Outputted by an item run. Result of a simulation between start and end date. Has the
schedule and values as attributes (which are both lists).

```python
>>> result = savings.run("2024-1-1", "2024-3-1")
>>> x, y = result.plot_axes() # can be used for matplotlib
>>> result.final # last value
>>> result.to_csv("test.csv")
```

#### Result.final(self):


Returns the result on the last day of the simulation.

```python
>>> result = savings.run("2024-1-1", "2024-3-1")
>>> result.final
```

#### Result.plot_axes(self, categorical_x_axis: bool = False) -> tuple[list, list]:


Returns x, y axes of the simulated run. X axis are dates and Y axis are values.

```python
>>> result = savings.run("2024-1-1", "2024-3-1")
>>> x, y = result.plot_axes() # can be used for matplotlib
```

#### Result.to_csv(self, filename: str, sep: str = ";") -> None:


Exports the result to a csv file.
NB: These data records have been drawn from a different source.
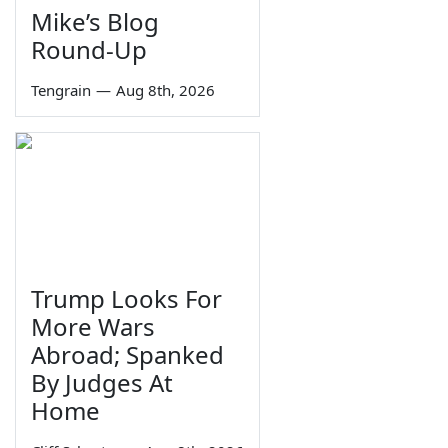
Mike’s Blog
Round-Up
Tengrain
—
Aug 8th, 2026
Trump Looks For
More Wars
Abroad; Spanked
By Judges At
Home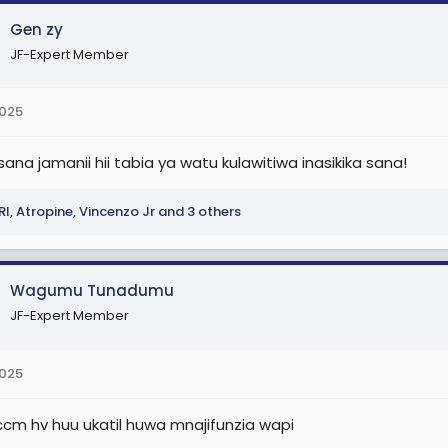
Gen zy
JF-Expert Member
2025
sana jamanii hii tabia ya watu kulawitiwa inasikika sana!
RI
,
Atropine
,
Vincenzo Jr
and 3 others
Wagumu Tunadumu
JF-Expert Member
2025
iccm hv huu ukatil huwa mnajifunzia wapi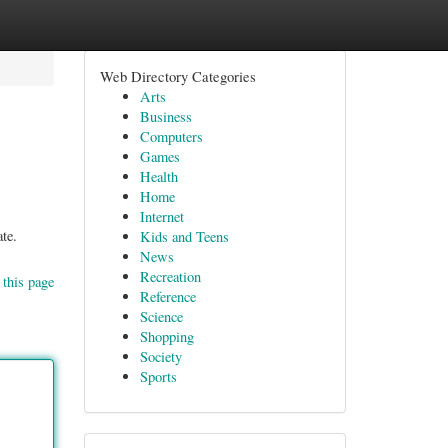
Web Directory Categories
Arts
Business
Computers
Games
Health
Home
Internet
te.
Kids and Teens
News
Recreation
 this page
Reference
Science
Shopping
Society
Sports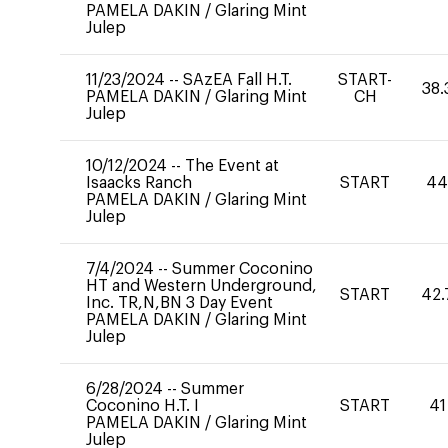
PAMELA DAKIN
/
Glaring Mint
Julep
11/23/2024
--
SAzEA Fall H.T.
START-
38.
PAMELA DAKIN
/
Glaring Mint
CH
Julep
10/12/2024
--
The Event at
Isaacks Ranch
START
4
PAMELA DAKIN
/
Glaring Mint
Julep
7/4/2024
--
Summer Coconino
HT and Western Underground,
START
42.
Inc. TR,N,BN 3 Day Event
PAMELA DAKIN
/
Glaring Mint
Julep
6/28/2024
--
Summer
Coconino H.T. I
START
41
PAMELA DAKIN
/
Glaring Mint
Julep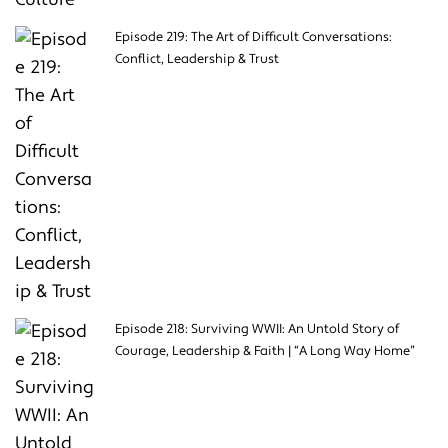
Episode 219: The Art of Difficult Conversations:
Conflict, Leadership & Trust
Episode 218: Surviving WWII: An Untold Story of
Courage, Leadership & Faith | “A Long Way Home”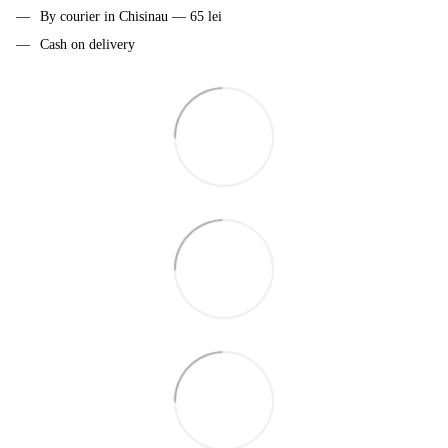
By courier in Chisinau — 65 lei
Cash on delivery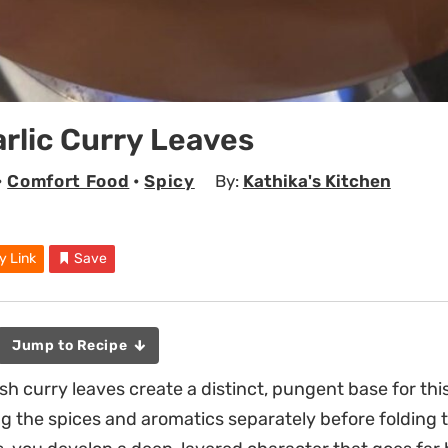
arlic Curry Leaves
•
Comfort Food
•
Spicy
By:
Kathika's Kitchen
y Link
Save
Jump to Recipe
sh curry leaves create a distinct, pungent base for thi
ng the spices and aromatics separately before folding 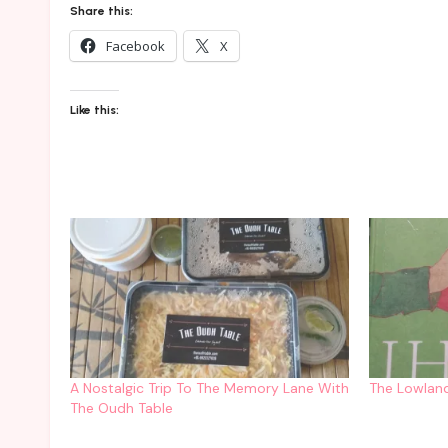
Share this:
Facebook
X
Like this:
A Nostalgic Trip To The Memory Lane With
The Lowland
The Oudh Table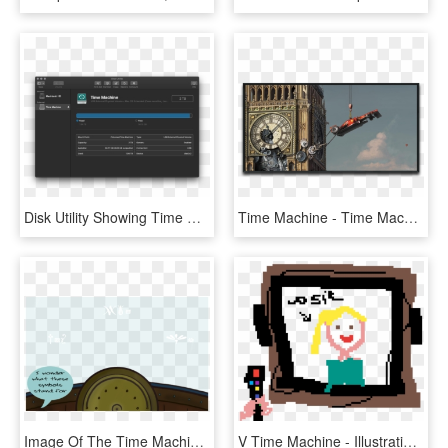
Disk Utility Showing Time Machine Drive - Xcode 10 Preference, HD Png Download
Time Machine - Time Machine Formula, HD Png Download
Image Of The Time Machine Cockpit - Cartoon, HD Png Download
V Time Machine - Illustration, HD Png Download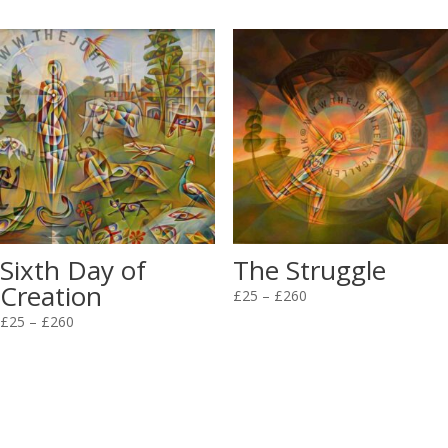
£25
£25
through
through
£260
£260
Sixth Day of
The Struggle
Creation
Price
£
25
–
£
260
Price
range:
£
25
–
£
260
range:
£25
£25
through
through
£260
£260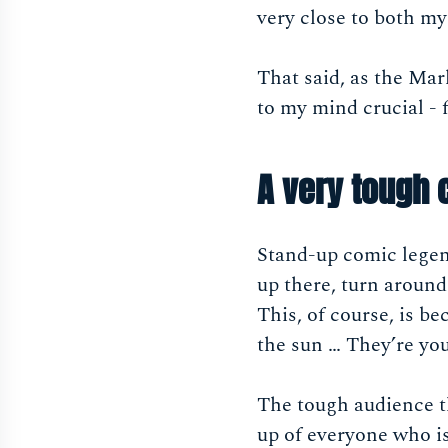
very close to both m
That said, as the Mar
to my mind crucial - 
A very tough
Stand-up comic legen
up there, turn around
This, of course, is b
the sun … They’re you
The tough audience th
up of everyone who is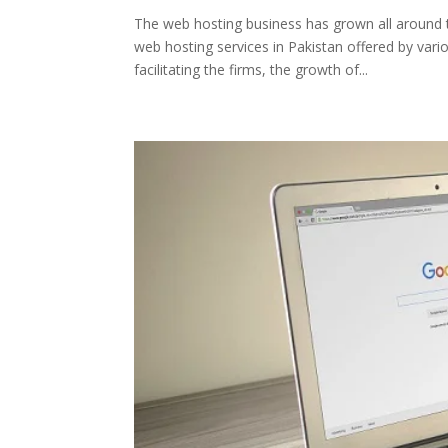
The web hosting business has grown all around t
web hosting services in Pakistan offered by va
facilitating the firms, the growth of...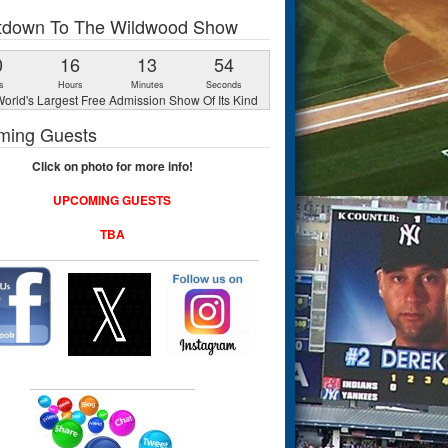
tdown To The Wildwood Show
0
16
13
53
s
Hours
Minutes
Seconds
orld's Largest Free Admission Show Of Its Kind
ming Guests
Click on photo for more info!
UPCOMING GUESTS
TBA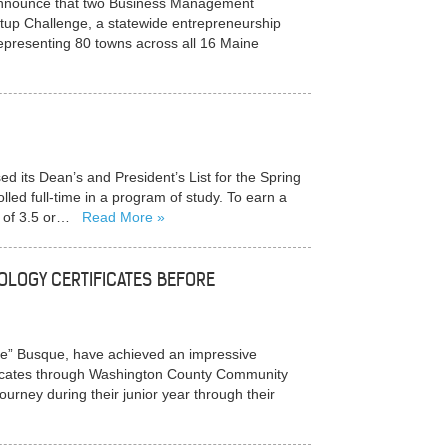
nnounce that two Business Management
rtup Challenge, a statewide entrepreneurship
representing 80 towns across all 16 Maine
ts Dean’s and President’s List for the Spring
ed full-time in a program of study. To earn a
) of 3.5 or…
Read More
OLOGY CERTIFICATES BEFORE
ie” Busque, have achieved an impressive
ificates through Washington County Community
ourney during their junior year through their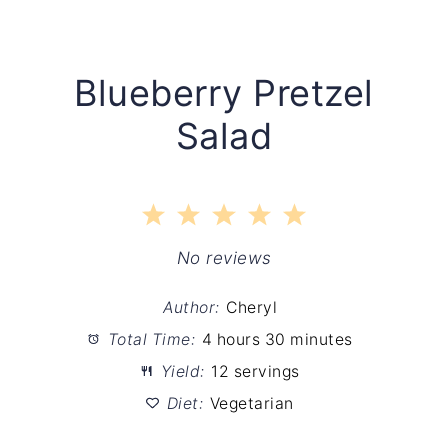
Blueberry Pretzel
Salad
1
2
3
4
5
Star
Stars
Stars
Stars
Stars
No reviews
Author:
Cheryl
Total Time:
4 hours 30 minutes
Yield:
12 servings
Diet:
Vegetarian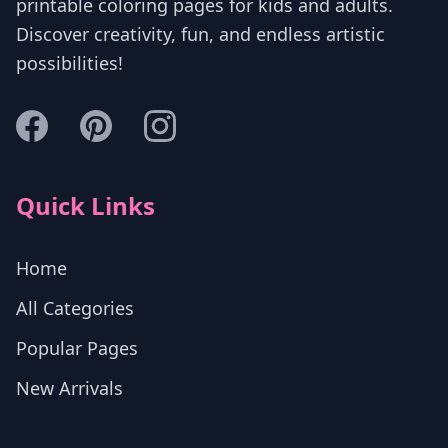
printable coloring pages for kids and adults.
Discover creativity, fun, and endless artistic
possibilities!
Quick Links
Home
All Categories
Popular Pages
New Arrivals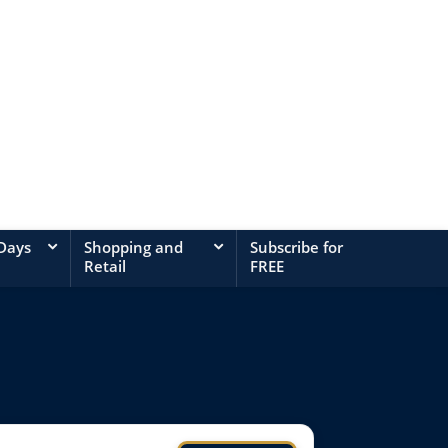
 Days
Shopping and
Subscribe for
Retail
FREE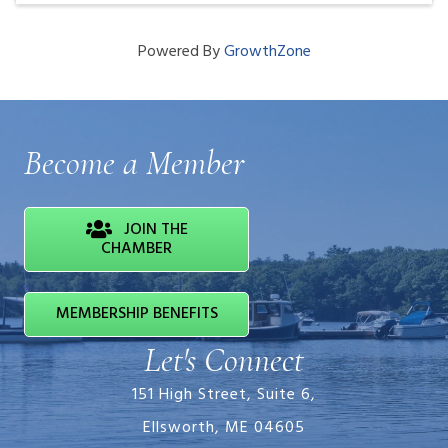
Powered By
GrowthZone
Become a Member
JOIN THE
CHAMBER
MEMBERSHIP BENEFITS
Let's Connect
151 High Street, Suite 6,
Ellsworth, ME 04605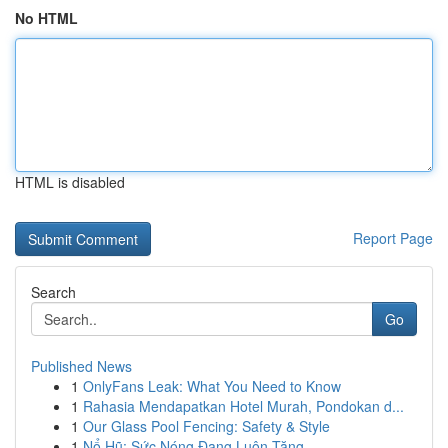
No HTML
HTML is disabled
Report Page
Search
Go
Published News
1
OnlyFans Leak: What You Need to Know
1
Rahasia Mendapatkan Hotel Murah, Pondokan d...
1
Our Glass Pool Fencing: Safety & Style
1
Nổ Hũ: Sức Nóng Đang Luôn Tăng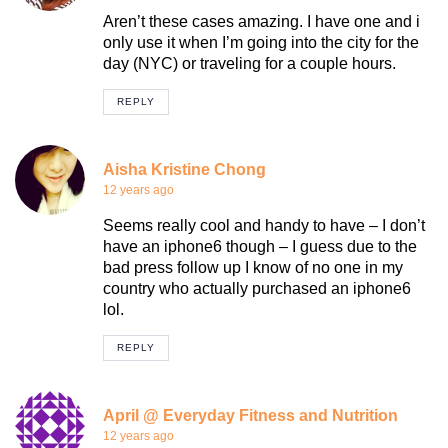
Aren’t these cases amazing. I have one and i
only use it when I’m going into the city for the
day (NYC) or traveling for a couple hours.
REPLY
Aisha Kristine Chong
12 years ago
Seems really cool and handy to have – I don’t
have an iphone6 though – I guess due to the
bad press follow up I know of no one in my
country who actually purchased an iphone6
lol.
REPLY
April @ Everyday Fitness and Nutrition
12 years ago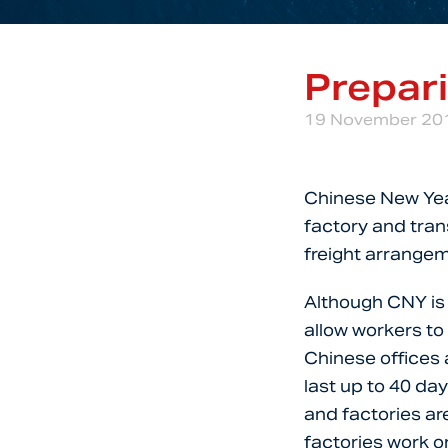
Prepar
19 November 20
Chinese New Year
factory and trans
freight arrangem
Although CNY is o
allow workers to 
Chinese offices 
last up to 40 da
and factories are
factories work o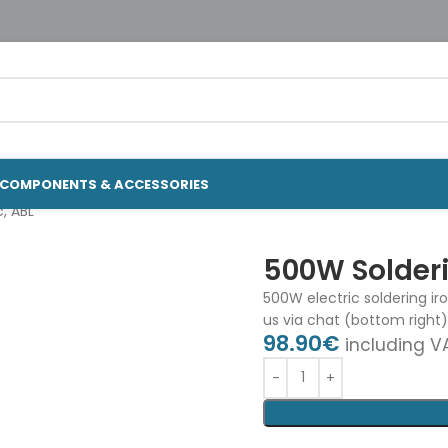
COMPONENTS & ACCESSORIES
c, ABL
500W Solderin
500W electric soldering ir
us via chat (bottom right)
98.90
€
including V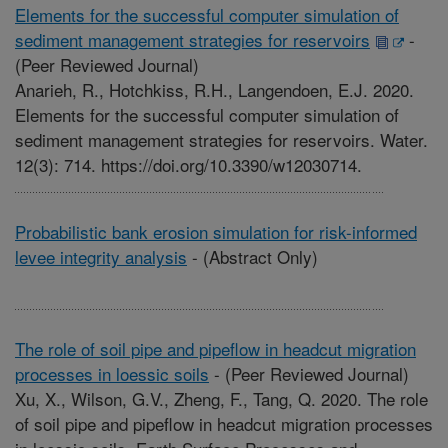
Elements for the successful computer simulation of
sediment management strategies for reservoirs
-
(Peer Reviewed Journal)
Anarieh, R., Hotchkiss, R.H., Langendoen, E.J. 2020.
Elements for the successful computer simulation of
sediment management strategies for reservoirs. Water.
12(3): 714. https://doi.org/10.3390/w12030714.
Probabilistic bank erosion simulation for risk-informed
levee integrity analysis
-
(Abstract Only)
The role of soil pipe and pipeflow in headcut migration
processes in loessic soils
-
(Peer Reviewed Journal)
Xu, X., Wilson, G.V., Zheng, F., Tang, Q. 2020. The role
of soil pipe and pipeflow in headcut migration processes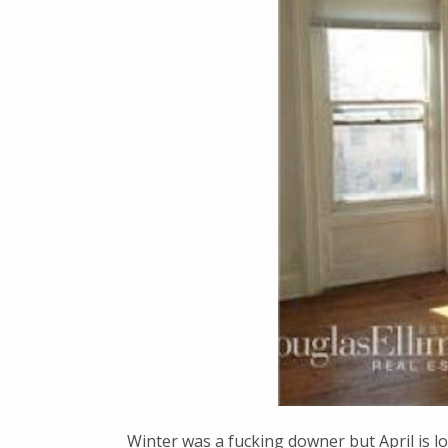
Winter was a fucking downer but April is l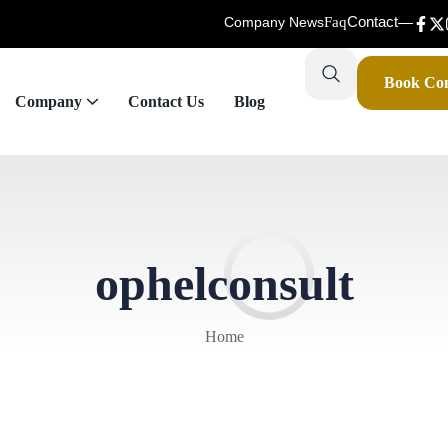
Contact
Company News
Faq
Book Con
Company
Contact Us
Blog
ophelconsult
Home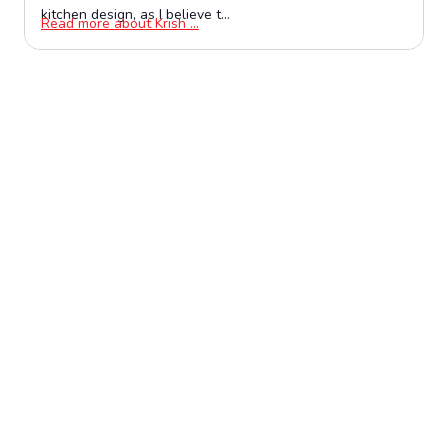
kitchen design, as I believe t...
Opens in a new window
Read more about Krish ...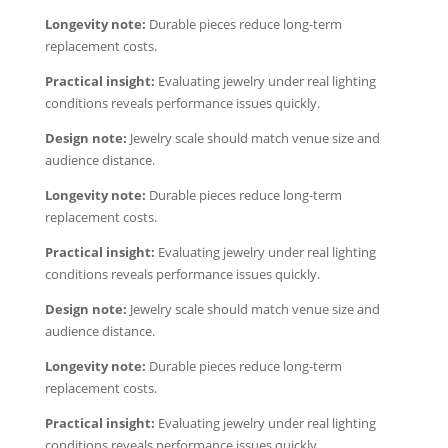
Longevity note:
Durable pieces reduce long-term
replacement costs.
Practical insight:
Evaluating jewelry under real lighting
conditions reveals performance issues quickly.
Design note:
Jewelry scale should match venue size and
audience distance.
Longevity note:
Durable pieces reduce long-term
replacement costs.
Practical insight:
Evaluating jewelry under real lighting
conditions reveals performance issues quickly.
Design note:
Jewelry scale should match venue size and
audience distance.
Longevity note:
Durable pieces reduce long-term
replacement costs.
Practical insight:
Evaluating jewelry under real lighting
conditions reveals performance issues quickly.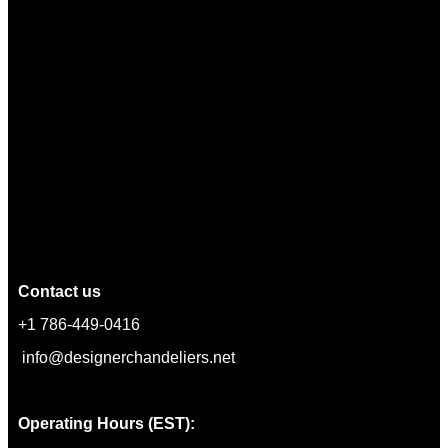
Contact us
+1 786-449-0416
info@designerchandeliers.net
Operating Hours (EST):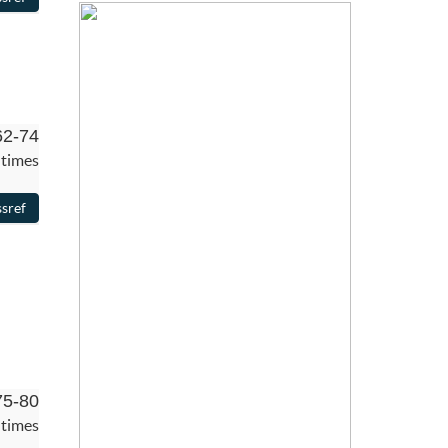
62-74
 times
75-80
 times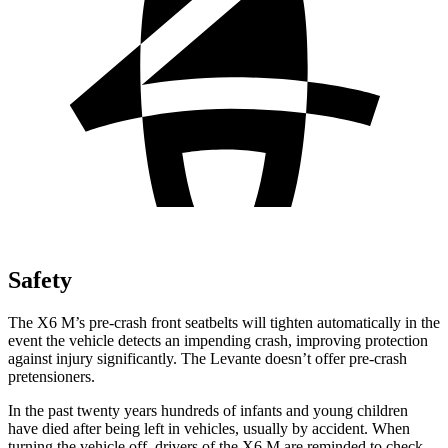
Safety
The X6 M’s pre-crash front seatbelts will tighten automatically in the
event the vehicle detects an impending crash, improving protection
against injury significantly. The Levante doesn’t offer pre-crash
pretensioners.
In the past twenty years hundreds of infants and young children
have died after being left in vehicles, usually by accident. When
turning the vehicle off, drivers of the X6 M are reminded to check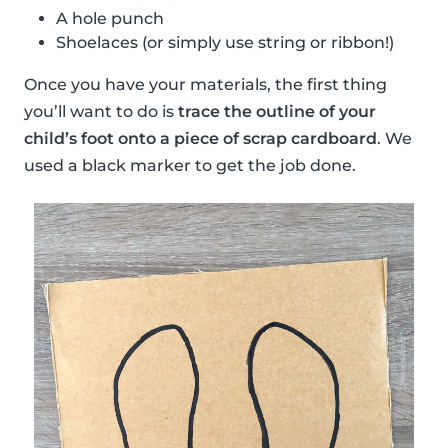
A hole punch
Shoelaces (or simply use string or ribbon!)
Once you have your materials, the first thing
you’ll want to do is
trace the outline of your
child’s foot onto a piece of scrap cardboard
. We
used a black marker to get the job done.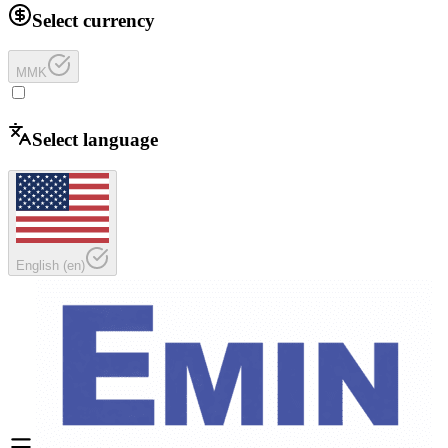
Select currency
MMK
Select language
English
(
en
)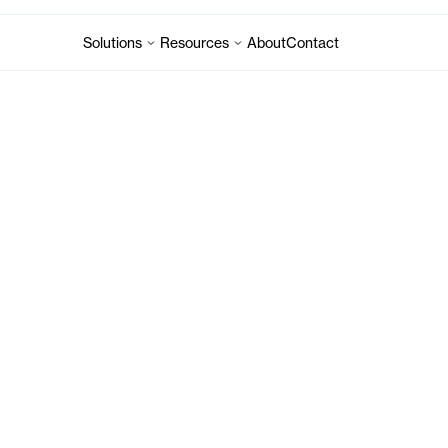
Solutions
Resources
About
Contact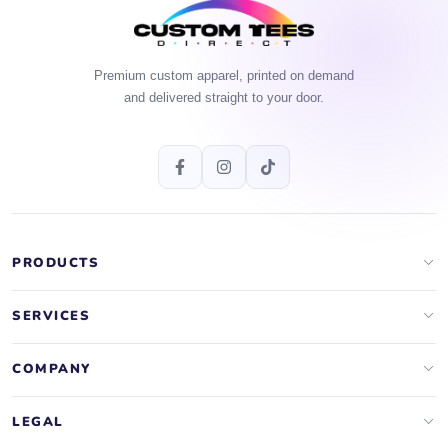
Premium custom apparel, printed on demand
and delivered straight to your door.
PRODUCTS
Apparel Brands
SERVICES
Design Lab
Print On Demand
COMPANY
Templates
Storefronts
About Us
LEGAL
Row oriented.

```python
>>> result = savings.run("2024-1-1", "2024-3-1")
>>> result.to_csv("test.csv")
```

## Class: Operators

Refers to the supported operations a pattern object can have. It's an enum class that
supports the following types: add, subtract, multiply, divide, replace, quadratic.

```python
>>> Pattern("0 0 2 * *", Operators.add, 1)
>>> Pattern(["2d", "4d"], Operators.multiply, 0.1)
```

## Class: Granularity

Refers to the minimum step size needed for iterations given a set of patterns.